研究課題/領域番号 |
15K18867
|
研究機関 | 帝京大学 |
研究代表者 |
谷川 尚 帝京大学, 薬学部, 助教 (00609985)
|
研究期間 (年度) |
2015-04-01 – 2017-03-31
|
キーワード | GPR55 / リゾホスファチジルイノシトール |
研究実績の概要 |
GPR55は、1999年にクローニングされたGタンパク質共役型の受容体であり、ヒトでは319個のアミノ酸からなるGタンパク質共役型受容体である。我々は、ヒトGPR55を発現させたHEK293細胞を用いて、GPR55がリゾリン脂質の一種であるリゾホスファチジルイノシトール(LPI)に対する特異的な受容体であることを報告してきた。しかし、GPR55の機能や役割等に関してはまだ不明な点が多い。GPR55は、脾臓やリンパ節などの免疫系組織に高く発現しているが、まだ詳しい発現分布はわかっていない。今回の研究では、免疫系におけるGPR55の役割を明らかにすることを目的として、免疫系の細胞であるマウスB細胞及びT細胞におけるGPR55の発現について詳しく調べた。セルソーターを用いて各分化段階におけるT細胞及びB細胞を単離した結果、成熟過程におけるGPR55の発現は、成熟過程が進むにつれてGPR55の発現が高くなることが観察された。マウスにおいてB細胞でのGPR55の発現が高かったことから、GPR55が発現しているB細胞株であるIM-9細胞を用いてB細胞におけるLPIとGPR55の役割について調べた。LPIの細胞増殖に及ぼす影響を調べた結果、LPIをIM-9細胞に作用させると、細胞増殖が促進された。また、マウスリンパ球にLPIを作用させても、リンパ球の増殖を促進させることが確認された。
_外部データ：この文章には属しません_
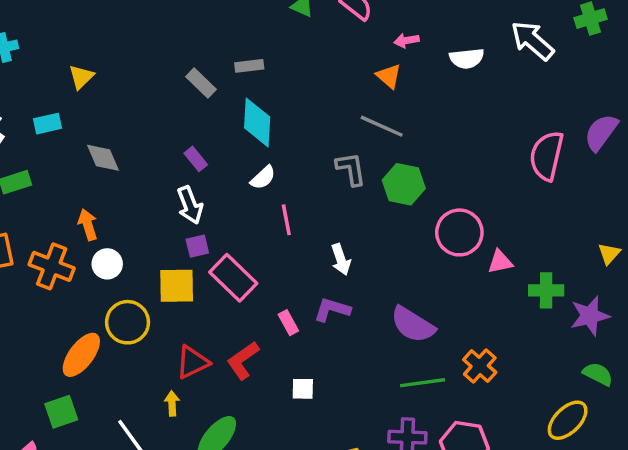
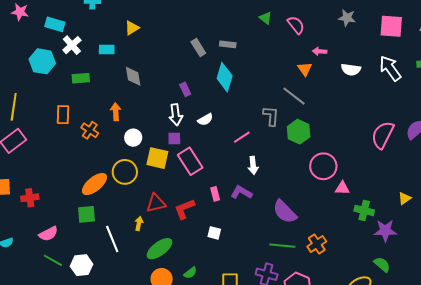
white semicircle: (263, 178) -> (205, 120), moved
pink line: (286, 220) -> (242, 137), moved, turned 54
white circle: (107, 264) -> (133, 138), moved
orange cross: (52, 266) -> (90, 130), size x0.7
green square: (61, 412) -> (86, 214), moved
GPR55の内在性リガンドであるLPIは、生体内においてもリンパ球の増殖促進・分化に関与している可能性がある。
|
現在までの達成度 (区分) |
現在までの達成度 (区分)
2: おおむね順調に進展している
理由
今回の研究で、B細胞及びT細胞の成熟過程におけるGPR55の発現は、成熟過程が進むにつれてGPR55の発現が高くなることがわかった。B細胞株であるIM-9細胞にLPIを加えることにより細胞増殖が促進したこと、マウスリンパ球においても細胞増殖の促進が確認された。これらのことから、GPR55が免疫応答での増殖促進・分化に関わっている可能性がわかった。
|
今後の研究の推進方策 |
GPR55は免疫系の組織に高く発現しており、B細胞及びT細胞においては成熟過程が進むにつれてGPR55の発現が高くなる。GPR55が免疫系細胞の機能や細胞増殖の調節に関わっている可能性が考えられることから、GPR55及び内在性リガンドであるLPIの作用をより詳細に調べ、GPR55とLPIの機能と役割を明らかにしたいと考えている。特に、GPR55が免疫系組織に高く発現していることから、GPR55と炎症における生体内での関わりについて追究したい。
|
次年度使用額が生じた理由 |
研究を進めていく上で必要に応じて研究費を使用してきたため、研究計画に変更はないが、当初の見込み額と使用額が異なった。
|
次年度使用額の使用計画 |
研究計画に特に変更はなく、前年度の研究費を含めて、当初予定していた計画通り研究を進めていく。